Divan

Posted on Dec 15, 2025

Mock Data API That Actually Understands Foreign Keys

#api #programming #sideprojects #webdev

Every developer knows the pain: you need test data for your database, but generating realistic relational data is a nightmare.

You end up with orders pointing to customers that don't exist. Invoices referencing products with invalid IDs. Foreign key constraints screaming at you.

So I built DataForge - a mock data API where foreign keys actually work.

The Problem

Let's say you have a simple e-commerce schema:

customers (id, name, email)
orders (id, customer_id, total, status)  -- customer_id references customers.id

When you generate mock data, you need orders.customer_id to contain real IDs that exist in the customers table.

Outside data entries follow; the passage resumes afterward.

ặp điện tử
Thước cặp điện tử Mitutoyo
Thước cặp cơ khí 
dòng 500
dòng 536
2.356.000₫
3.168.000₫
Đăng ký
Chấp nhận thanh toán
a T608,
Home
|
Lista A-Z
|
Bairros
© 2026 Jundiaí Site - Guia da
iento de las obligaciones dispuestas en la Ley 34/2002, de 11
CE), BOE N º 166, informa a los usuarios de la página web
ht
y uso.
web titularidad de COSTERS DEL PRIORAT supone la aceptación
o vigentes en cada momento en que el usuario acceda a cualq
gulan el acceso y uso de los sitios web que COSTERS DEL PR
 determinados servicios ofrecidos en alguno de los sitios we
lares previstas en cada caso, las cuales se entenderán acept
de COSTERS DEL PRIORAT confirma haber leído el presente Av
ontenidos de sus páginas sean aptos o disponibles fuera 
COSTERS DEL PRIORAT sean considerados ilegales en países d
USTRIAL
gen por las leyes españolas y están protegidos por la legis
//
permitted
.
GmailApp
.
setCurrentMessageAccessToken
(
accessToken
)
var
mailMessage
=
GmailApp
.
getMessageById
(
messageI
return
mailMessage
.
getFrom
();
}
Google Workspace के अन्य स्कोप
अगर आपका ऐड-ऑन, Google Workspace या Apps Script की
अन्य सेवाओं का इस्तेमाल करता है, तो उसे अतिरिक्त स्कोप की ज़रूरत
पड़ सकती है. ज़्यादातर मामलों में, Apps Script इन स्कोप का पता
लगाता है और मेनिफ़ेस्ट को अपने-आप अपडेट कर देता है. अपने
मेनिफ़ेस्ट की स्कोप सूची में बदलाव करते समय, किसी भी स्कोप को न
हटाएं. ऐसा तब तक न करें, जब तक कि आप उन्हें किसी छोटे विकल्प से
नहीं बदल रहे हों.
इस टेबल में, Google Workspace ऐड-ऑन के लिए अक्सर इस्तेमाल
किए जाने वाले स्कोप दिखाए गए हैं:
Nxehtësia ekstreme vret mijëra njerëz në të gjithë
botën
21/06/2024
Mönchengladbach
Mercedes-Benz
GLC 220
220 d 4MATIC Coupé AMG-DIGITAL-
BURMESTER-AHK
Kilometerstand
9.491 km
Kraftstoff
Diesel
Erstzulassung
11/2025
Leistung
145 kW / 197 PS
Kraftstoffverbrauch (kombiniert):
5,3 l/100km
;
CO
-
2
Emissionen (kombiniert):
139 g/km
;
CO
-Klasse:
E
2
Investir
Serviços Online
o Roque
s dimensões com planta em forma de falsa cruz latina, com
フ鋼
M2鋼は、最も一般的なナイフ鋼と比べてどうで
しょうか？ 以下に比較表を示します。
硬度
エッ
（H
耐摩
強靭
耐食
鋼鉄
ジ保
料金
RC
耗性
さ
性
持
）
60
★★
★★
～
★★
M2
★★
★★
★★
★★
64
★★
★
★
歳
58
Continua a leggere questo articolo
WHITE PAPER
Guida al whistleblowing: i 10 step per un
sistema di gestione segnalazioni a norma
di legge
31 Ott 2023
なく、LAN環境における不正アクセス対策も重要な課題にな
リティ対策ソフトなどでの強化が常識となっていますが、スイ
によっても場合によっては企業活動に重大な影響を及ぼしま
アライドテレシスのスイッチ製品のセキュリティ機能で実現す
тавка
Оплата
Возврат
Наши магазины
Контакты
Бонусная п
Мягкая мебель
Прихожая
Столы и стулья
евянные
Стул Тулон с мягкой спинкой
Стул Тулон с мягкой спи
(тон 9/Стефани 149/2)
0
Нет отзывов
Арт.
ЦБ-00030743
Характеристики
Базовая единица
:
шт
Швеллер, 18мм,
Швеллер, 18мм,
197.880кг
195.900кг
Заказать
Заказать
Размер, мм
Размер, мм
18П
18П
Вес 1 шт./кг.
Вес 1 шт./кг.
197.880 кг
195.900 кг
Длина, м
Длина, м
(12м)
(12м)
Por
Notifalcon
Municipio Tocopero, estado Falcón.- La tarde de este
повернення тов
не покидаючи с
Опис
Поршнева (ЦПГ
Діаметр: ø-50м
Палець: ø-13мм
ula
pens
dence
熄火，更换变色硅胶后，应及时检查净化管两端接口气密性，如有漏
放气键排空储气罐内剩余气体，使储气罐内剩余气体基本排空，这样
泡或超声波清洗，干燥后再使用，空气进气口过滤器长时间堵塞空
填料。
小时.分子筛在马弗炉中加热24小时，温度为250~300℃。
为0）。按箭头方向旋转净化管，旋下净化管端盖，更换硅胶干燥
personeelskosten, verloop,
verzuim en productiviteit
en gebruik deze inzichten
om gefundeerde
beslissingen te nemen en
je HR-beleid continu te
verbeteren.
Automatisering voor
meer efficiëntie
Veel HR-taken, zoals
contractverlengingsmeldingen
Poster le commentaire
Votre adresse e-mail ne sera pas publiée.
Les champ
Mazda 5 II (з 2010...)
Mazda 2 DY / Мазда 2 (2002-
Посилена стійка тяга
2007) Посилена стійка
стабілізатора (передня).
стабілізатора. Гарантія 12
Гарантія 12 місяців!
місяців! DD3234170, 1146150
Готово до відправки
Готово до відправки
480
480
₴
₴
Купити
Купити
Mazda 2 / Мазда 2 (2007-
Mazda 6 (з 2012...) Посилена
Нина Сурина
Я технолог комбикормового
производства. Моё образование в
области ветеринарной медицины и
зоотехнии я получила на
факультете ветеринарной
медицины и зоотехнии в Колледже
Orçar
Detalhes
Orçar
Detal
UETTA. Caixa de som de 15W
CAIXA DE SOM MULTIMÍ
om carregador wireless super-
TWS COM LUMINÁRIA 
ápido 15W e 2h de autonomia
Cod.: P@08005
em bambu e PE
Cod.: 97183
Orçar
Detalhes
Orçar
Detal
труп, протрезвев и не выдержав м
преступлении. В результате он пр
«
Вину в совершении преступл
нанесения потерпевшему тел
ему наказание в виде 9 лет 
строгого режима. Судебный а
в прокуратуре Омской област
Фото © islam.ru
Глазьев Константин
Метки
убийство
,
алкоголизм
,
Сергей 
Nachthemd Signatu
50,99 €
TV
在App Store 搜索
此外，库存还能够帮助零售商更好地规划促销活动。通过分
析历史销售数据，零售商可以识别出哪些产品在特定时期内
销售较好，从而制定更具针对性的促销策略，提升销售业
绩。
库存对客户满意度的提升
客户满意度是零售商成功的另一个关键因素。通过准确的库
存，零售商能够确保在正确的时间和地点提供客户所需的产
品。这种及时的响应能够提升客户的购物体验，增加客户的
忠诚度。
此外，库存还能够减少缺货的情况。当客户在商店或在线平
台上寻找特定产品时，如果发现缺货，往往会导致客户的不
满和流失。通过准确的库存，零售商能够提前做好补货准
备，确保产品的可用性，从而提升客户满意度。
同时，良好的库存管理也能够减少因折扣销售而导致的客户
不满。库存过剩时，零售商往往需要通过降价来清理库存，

Most solutions give you random UUIDs. Then your app crashes. Or you spend hours writing scripts to manually wire up relationships.

The Solution

With DataForge, you define relationships in your schema, and the API handles the rest:

{
  "tables": {
    "customers": {
      "count": 100,
      "columns": {
        "id": { "type": "uuid" },
        "name": { "type": "person.fullName" },
        "email": { "type": "person.email" }
      }
    },
    "orders": {
      "count": 500,
      "columns": {
        "id": { "type": "uuid" },
        "customer_id": { "reference": "customers.id" },
        "total": { "type": "commerce.price(50,500)" },
        "status": { "type": "random([\"pending\",\"shipped\",\"delivered\"])" }
      }
    }
  }
}

The magic is in this line:

"customer_id": { "reference": "customers.id" }

DataForge automatically:

Generates customers first
Collects all the customer IDs
Assigns real, valid IDs to each order

No broken foreign keys. No constraint violations. Just clean, relational data.

Real Output

Here's actual output from the API:

{
  "customers": [
    { "id": "d457875d-...", "name": "David Miller", "email": "david.miller@gmail.com" },
    { "id": "e45b7aa7-...", "name": "Mary Gonzalez", "email": "mary.g@outlook.com" },
    { "id": "ae5e7e8b-...", "name": "Emma Jones", "email": "emma.jones42@yahoo.com" }
  ],
  "orders": [
    { "id": "156a6208-...", "customer_id": "e45b7aa7-...", "total": 116.32, "status": "delivered" },
    { "id": "b8089f49-...", "customer_id": "d457875d-...", "total": 165.47, "status": "pending" },
    { "id": "86cc7ffe-...", "customer_id": "e45b7aa7-...", "total": 176.77, "status": "delivered" }
  ]
}

Every customer_id in orders is a valid UUID from the customers table.

50+ Data Types

Beyond foreign keys, DataForge supports all the types you'd expect:

People & Identity

person.firstName, person.lastName, person.fullName
person.email, person.phone, person.username
person.age, person.jobTitle, person.dateOfBirth

Addresses

address.street, address.city, address.state
address.country, address.zipCode
address.latitude, address.longitude

Commerce & Finance

commerce.price(min, max), commerce.productName
commerce.company, commerce.category
finance.creditCard, finance.bitcoin, finance.iban

Internet

internet.url, internet.domain, internet.ip
internet.email, internet.hexColor

Dates

date.past(years), date.future(years), date.recent(days)
date.between(start, end), date.timestamp

Special Types

uuid, autoincrement, boolean(probability)
random(["option1", "option2", "option3"])
weighted({"active": 0.8, "inactive": 0.2})

Multiple Output Formats

JSON (default)

curl -X POST https://your-api/generate \
  -H "Content-Type: application/json" \
  -d '{"tables": {...}, "output": "json"}'

SQL (PostgreSQL, MySQL, SQL Server, SQLite)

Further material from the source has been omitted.